Brasil también está interesado en invertir en los vastos recursos naturales de Irán. En 2003, la compañía brasileña Petrobras obtuvo los derechos para explorar las amplias reservas iraníes fuera de la costa en el Golfo Pérsico. Al año siguiente, Petrobras firmó un acuerdo aun mayor con Irán para explorar en el Mar Caspio. Bastante pobre por décadas, el comercio entre los dos países ha aumentado recientemente- aunque gran parte de ese comercio ha sido en una relación comercial triangular con los Emiratos Árabes Unidos. Luego de una importante visita del Ministro de Relaciones Exteriores de Brasil a Teherán en 2007, Irán anunció que incrementaría el comercio bilateral tanto como 10 billones de dólares. Actualmente, el comercio bilateral se encuentra en 1.3 billones.  



¿Cuestionando la doctrina Monroe?


La supremacía de Estados Unidos en el hemisferio occidental está lejos de haber terminado. Pero no está claro si Estados Unidos está contemplando alguna medida concreta de política exterior para contrarrestar las incursiones estratégicas chinas, rusas e incluso iraníes dentro de su propio patio trasero. Por otro lado, un nuevo estilo político se ha extendido por el continente americano. Contemplando el cambio en el orden económico global hacia una mayor multipolaridad, muchos países americanos están comenzando a diversificar su comercio y sus relaciones políticas más allá del continente. El sostenido crecimiento económico y la gradual y relativa decadencia de Estados Unidos, está inyectando una nueva sensación de confianza en los corazones de muchos líderes de izquierda en la región para explorar lazos con países de Asia, África y Europa.

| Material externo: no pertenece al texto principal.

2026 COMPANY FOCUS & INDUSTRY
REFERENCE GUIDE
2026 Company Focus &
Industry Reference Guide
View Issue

El ascenso de economías en los países ricos en petróleo en Medio Oriente y en Asia del este marca el comienzo de nuevas oportunidades para grandes países exportadores, gigantes de la agricultura y países ricos en recursos naturales como Brasil.

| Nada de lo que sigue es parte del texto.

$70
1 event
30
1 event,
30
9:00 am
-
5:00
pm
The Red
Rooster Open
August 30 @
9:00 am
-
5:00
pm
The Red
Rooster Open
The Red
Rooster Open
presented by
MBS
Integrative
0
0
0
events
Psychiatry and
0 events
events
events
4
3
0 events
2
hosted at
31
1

A pesar del gradual cambio de poder de Occidente a Oriente, ni Brasil ni Venezuela están alterando fundamentalmente sus orientaciones en política exterior. Chávez se encuentra bajo una inmensa presión para mejorar las condiciones económicas locales. Irán, por sí mismo, no puede proveerle a Venezuela todo lo que esta necesita. Brasil, mientras tanto, no pondría en peligro sus importantes lazos económicos con Estados Unidos y sus aliados. Sin embargo, el país más grande de América Latina se ha convertido en un actor fundamental en la creación de una solución diplomática sensata al explosivo conflicto en Medio Oriente, aunque resta por ver si la nueva presidente de Brasil Dilma Rousseff será tan proactiva como su predecesor en tratar de obtener un rol de Brasil en la resolución del callejón sin salida nuclear entre Occidente e Irán.

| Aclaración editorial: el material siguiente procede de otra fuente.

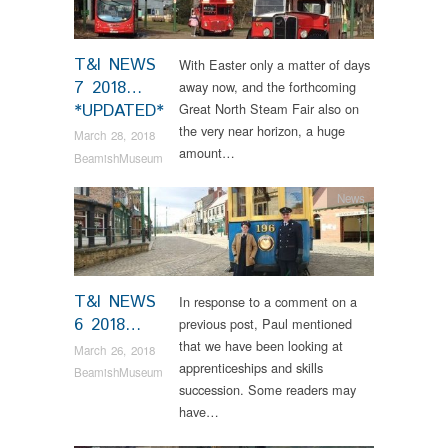
T&I NEWS
With Easter only a matter of days
7 2018…
away now, and the forthcoming
*UPDATED*
Great North Steam Fair also on
the very near horizon, a huge
March 28, 2018
amount…
BeamishMuseum
News
T&I NEWS
In response to a comment on a
6 2018…
previous post, Paul mentioned
that we have been looking at
March 26, 2018
apprenticeships and skills
BeamishMuseum
succession. Some readers may
have…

A fin de cuentas, Estados Unidos tiene suficiente influencia como para atenuar la creciente relación entre las potencias latinoamericanas e Irán. Pero también Estados Unidos está invirtiendo un considerable capital político en convencer a sus principales aliados europeos de aislar a Irán. Este esfuerzo diplomático tiene la consecuencia no deseada de forzar a Irán a buscar aliados en otra parte. Finalmente, entonces, Estados Unidos es en parte responsable porque Irán se aparezca en su patio trasero y desafíe la doctrina Monroe.